TARAKAN - Seorang pemancing, Mula diduga hilang saat mencari ikan di perairan Pulau Bunyu, Kabupaten Bulungan, sekitar pukul 17.00 Wita, Sabtu, (14/10) lalu. Tim Search and Rescue (SAR) Gabungan masih berupaya melakukan pencarian terhadap korban.

Kepala Kantor Pencarian dan Pertolongan Tarakan Syahril mengatakan, korban sudah tak terlihat lagi sejak pamit memancing ikan sekitar pukul 17.00 Wita. Namun, rekan dan keluarga korban mulai menyadari hilangnya korban sekitar pukul 01.00 Wita, Minggu (15/10).

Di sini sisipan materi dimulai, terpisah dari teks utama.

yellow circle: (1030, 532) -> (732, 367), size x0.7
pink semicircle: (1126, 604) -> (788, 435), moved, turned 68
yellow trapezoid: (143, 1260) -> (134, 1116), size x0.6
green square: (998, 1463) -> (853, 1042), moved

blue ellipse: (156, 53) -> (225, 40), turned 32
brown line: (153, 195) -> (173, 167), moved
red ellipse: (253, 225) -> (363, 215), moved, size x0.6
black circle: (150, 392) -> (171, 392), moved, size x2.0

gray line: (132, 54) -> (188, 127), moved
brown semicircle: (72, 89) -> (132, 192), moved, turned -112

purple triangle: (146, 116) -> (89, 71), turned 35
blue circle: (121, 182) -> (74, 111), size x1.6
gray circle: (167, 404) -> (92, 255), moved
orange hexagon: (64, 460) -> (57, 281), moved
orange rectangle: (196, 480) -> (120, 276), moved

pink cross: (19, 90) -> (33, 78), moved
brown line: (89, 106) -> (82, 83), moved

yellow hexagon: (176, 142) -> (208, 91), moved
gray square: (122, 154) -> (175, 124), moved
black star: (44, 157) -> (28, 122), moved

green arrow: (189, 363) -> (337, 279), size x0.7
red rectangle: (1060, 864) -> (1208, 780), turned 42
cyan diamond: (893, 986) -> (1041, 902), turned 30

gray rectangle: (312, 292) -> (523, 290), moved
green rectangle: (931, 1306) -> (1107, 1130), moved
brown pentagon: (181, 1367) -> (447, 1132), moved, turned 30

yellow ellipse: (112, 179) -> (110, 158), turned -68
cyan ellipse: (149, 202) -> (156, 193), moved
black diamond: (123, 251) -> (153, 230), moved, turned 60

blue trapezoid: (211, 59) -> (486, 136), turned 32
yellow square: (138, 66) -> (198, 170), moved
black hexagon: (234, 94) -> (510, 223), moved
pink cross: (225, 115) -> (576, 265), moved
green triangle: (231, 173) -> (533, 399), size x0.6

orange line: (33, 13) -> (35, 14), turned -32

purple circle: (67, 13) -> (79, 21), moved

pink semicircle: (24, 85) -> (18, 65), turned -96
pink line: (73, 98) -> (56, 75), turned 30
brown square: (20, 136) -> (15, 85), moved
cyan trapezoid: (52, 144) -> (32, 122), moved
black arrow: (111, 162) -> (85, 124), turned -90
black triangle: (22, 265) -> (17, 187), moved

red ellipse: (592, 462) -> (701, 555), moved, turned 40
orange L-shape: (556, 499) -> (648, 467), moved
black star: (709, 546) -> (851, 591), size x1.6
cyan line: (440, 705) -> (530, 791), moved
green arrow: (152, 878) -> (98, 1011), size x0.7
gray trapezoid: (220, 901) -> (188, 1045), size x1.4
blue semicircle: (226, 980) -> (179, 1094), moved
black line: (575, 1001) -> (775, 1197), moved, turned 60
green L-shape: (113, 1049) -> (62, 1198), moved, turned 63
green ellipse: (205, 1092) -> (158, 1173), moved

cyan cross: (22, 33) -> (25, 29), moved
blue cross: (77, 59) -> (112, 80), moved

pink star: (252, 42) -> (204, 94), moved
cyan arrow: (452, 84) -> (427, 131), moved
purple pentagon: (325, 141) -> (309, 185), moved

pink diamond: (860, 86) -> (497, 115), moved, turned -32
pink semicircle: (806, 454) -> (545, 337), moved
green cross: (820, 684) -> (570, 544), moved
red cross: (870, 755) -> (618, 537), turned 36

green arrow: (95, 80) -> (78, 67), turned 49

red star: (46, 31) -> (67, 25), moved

“Sampai sore hari ini (kemarin, Red) kami masih pencarian tapi nihil. Belum ada tanda-tanda,” ujarnya. Ia mengungkapkan, pelaporan yang diberikan kepada Tim SAR juga terkesan terlambat. Sebab pihaknya baru nenerima laporan, Sabtu (14/10) lalu. Seharusnya pihak keluarga maupun rekan korban dapat melapor lebih cepat untuk mendapatkan pertolongan yang lebih awal.

“Biasanya ada situasi tahap menyadari bahwa salah seorang anggota keluarganya belum pulang. Tapi baru dilaporkan sehari atau bahkan ada yang empat hari baru melapor. Ya menurut kami masih lumayanlah kalau sehari ini,” tuturnya.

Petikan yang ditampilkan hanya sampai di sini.